=== AVAILABLE DATA ===

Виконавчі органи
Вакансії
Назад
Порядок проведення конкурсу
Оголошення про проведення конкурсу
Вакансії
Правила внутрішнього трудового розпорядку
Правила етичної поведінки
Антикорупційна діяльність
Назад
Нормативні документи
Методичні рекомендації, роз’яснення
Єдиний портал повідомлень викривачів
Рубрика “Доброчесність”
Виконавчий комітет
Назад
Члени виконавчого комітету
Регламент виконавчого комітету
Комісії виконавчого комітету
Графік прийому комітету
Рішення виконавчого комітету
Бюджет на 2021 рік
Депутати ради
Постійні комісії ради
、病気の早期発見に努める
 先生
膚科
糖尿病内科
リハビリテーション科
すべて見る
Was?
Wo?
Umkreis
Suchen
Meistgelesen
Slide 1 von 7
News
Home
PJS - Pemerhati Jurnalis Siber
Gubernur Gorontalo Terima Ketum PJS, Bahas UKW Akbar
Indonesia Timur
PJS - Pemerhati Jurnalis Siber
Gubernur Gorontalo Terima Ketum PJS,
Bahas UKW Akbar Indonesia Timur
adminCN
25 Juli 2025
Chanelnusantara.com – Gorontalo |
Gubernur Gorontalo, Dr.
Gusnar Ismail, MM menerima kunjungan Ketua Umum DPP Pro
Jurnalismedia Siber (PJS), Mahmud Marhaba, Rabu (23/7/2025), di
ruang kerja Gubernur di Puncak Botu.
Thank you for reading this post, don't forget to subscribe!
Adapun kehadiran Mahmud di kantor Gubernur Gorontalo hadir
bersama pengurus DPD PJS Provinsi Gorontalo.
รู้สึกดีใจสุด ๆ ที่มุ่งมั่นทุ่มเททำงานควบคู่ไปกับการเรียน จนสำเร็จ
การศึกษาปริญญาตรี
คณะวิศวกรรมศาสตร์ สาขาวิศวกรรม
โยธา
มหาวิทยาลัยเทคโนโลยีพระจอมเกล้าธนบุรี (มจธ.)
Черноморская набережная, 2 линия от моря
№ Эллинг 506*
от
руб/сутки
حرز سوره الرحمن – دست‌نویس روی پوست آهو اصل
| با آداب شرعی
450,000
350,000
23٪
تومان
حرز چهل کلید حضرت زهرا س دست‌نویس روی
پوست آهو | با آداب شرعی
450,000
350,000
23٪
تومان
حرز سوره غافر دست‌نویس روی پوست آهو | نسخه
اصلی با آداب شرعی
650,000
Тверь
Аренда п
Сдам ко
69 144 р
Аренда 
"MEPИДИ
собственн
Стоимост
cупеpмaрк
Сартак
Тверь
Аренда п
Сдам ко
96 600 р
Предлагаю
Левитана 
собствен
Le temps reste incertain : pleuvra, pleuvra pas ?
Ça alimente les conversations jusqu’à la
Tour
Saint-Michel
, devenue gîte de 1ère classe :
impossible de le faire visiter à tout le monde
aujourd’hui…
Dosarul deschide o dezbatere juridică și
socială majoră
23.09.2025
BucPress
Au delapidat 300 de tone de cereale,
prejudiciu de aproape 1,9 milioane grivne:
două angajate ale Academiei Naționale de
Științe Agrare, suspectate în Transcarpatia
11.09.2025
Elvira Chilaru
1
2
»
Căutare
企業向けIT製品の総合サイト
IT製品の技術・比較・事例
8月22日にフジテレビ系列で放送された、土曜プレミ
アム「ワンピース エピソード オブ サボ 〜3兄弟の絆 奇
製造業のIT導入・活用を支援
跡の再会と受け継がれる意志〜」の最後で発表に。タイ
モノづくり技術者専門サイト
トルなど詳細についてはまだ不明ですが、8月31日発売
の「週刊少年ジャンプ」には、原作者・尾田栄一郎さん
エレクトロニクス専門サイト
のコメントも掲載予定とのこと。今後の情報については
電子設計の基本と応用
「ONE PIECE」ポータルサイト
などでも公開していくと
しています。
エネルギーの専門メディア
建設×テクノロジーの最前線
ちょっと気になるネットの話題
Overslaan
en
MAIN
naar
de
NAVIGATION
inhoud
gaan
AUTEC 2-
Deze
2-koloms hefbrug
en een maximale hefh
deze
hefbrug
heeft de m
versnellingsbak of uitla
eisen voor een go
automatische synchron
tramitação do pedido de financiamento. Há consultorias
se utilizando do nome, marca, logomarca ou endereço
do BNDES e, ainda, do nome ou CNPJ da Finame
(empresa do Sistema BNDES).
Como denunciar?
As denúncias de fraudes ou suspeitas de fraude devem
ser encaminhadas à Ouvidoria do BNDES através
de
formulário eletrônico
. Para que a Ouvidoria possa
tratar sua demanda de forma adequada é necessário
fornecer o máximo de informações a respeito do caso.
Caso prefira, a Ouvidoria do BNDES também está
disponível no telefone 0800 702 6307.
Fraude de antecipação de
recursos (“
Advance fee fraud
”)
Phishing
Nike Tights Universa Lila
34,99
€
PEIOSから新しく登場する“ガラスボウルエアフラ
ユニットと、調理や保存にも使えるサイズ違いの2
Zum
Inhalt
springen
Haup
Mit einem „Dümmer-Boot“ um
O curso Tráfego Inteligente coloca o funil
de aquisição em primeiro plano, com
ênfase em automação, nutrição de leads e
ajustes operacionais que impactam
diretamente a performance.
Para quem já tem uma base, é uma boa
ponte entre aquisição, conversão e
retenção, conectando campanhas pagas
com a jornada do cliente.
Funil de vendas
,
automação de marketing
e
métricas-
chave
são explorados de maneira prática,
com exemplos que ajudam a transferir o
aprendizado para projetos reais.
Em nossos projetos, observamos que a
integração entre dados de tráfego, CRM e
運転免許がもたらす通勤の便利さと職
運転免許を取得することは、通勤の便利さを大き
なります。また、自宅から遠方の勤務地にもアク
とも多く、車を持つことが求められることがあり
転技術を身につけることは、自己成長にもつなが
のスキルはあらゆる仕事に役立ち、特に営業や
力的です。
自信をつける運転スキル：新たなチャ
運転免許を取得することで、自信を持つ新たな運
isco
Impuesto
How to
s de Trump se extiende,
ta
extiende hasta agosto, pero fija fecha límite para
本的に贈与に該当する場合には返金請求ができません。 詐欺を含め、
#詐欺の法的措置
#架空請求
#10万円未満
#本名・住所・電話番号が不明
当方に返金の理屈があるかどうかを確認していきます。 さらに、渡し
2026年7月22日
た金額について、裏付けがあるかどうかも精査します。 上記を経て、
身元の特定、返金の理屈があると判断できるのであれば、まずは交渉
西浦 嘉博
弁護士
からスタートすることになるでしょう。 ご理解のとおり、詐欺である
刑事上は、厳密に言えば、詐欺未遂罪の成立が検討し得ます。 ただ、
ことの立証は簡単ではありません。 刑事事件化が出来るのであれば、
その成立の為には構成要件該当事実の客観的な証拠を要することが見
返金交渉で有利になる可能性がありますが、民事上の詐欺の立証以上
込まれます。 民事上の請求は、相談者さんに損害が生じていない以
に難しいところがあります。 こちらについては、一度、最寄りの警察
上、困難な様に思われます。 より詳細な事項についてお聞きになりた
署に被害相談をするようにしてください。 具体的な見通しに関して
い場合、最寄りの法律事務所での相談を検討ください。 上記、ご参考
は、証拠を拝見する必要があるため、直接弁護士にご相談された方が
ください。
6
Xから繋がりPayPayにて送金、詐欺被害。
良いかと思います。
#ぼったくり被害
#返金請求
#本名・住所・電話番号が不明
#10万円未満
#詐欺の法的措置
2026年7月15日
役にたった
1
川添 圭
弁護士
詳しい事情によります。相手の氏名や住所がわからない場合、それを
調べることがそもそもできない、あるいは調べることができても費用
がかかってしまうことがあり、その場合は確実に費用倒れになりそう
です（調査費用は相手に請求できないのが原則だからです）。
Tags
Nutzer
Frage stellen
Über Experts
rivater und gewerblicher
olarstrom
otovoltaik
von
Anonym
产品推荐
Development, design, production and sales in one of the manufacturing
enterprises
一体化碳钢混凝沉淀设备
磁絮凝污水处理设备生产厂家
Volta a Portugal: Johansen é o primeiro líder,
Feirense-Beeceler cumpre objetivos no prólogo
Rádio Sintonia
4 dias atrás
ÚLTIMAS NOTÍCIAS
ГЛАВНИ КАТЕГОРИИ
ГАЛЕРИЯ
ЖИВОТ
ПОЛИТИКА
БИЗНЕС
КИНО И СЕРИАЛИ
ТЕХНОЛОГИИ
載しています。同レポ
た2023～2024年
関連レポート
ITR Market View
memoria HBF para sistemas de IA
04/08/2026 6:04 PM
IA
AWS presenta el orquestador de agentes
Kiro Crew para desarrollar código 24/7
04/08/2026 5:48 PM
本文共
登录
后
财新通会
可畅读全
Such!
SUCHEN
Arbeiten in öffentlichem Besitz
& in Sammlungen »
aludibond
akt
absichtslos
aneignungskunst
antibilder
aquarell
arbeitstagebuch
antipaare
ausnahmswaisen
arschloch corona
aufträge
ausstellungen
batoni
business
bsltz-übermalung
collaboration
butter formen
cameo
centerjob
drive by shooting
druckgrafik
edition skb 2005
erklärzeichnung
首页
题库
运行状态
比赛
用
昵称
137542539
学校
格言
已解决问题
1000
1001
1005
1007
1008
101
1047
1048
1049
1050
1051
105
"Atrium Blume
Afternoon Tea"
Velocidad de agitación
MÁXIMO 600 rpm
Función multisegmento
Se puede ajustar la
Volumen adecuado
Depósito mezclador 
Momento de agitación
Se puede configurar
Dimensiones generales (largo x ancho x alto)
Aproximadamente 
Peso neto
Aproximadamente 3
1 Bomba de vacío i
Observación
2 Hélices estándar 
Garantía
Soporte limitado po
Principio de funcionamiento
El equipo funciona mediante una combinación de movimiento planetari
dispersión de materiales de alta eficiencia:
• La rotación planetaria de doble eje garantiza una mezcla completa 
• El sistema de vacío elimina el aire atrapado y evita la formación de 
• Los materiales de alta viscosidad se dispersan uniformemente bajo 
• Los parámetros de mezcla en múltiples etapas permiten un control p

===

§ **TASK ITEM**
Give exactly the lines from the one with "ГЛАВНИ КАТЕГОРИИ" to the end of the entries, nothing before them.

§ **RESPONSE AREA**
ГЛАВНИ КАТЕГОРИИ
ГАЛЕРИЯ
ЖИВОТ
ПОЛИТИКА
БИЗНЕС
КИНО И СЕРИАЛИ
ТЕХНОЛОГИИ
載しています。同レポ
た2023～2024年
関連レポート
ITR Market View
memoria HBF para sistemas de IA
04/08/2026 6:04 PM
IA
AWS presenta el orquestador de agentes
Kiro Crew para desarrollar código 24/7
04/08/2026 5:48 PM
本文共
登录
后
财新通会
可畅读全
Such!
SUCHEN
Arbeiten in öffentlichem Besitz
& in Sammlungen »
aludibond
akt
absichtslos
aneignungskunst
antibilder
aquarell
arbeitstagebuch
antipaare
ausnahmswaisen
arschloch corona
aufträge
ausstellungen
batoni
business
bsltz-übermalung
collaboration
butter formen
cameo
centerjob
drive by shooting
druckgrafik
edition skb 2005
erklärzeichnung
首页
题库
运行状态
比赛
用
昵称
137542539
学校
格言
已解决问题
1000
1001
1005
1007
1008
101
1047
1048
1049
1050
1051
105
"Atrium Blume
Afternoon Tea"
Velocidad de agitación
MÁXIMO 600 rpm
Función multisegmento
Se puede ajustar la
Volumen adecuado
Depósito mezclador 
Momento de agitación
Se puede configurar
Dimensiones generales (largo x ancho x alto)
Aproximadamente 
Peso neto
Aproximadamente 3
1 Bomba de vacío i
Observación
2 Hélices estándar 
Garantía
Soporte limitado po
Principio de funcionamiento
El equipo funciona mediante una combinación de movimiento planetari
dispersión de materiales de alta eficiencia:
• La rotación planetaria de doble eje garantiza una mezcla completa 
• El sistema de vacío elimina el aire atrapado y evita la formación de 
• Los materiales de alta viscosidad se dispersan uniformemente bajo 
• Los parámetros de mezcla en múltiples etapas permiten un control p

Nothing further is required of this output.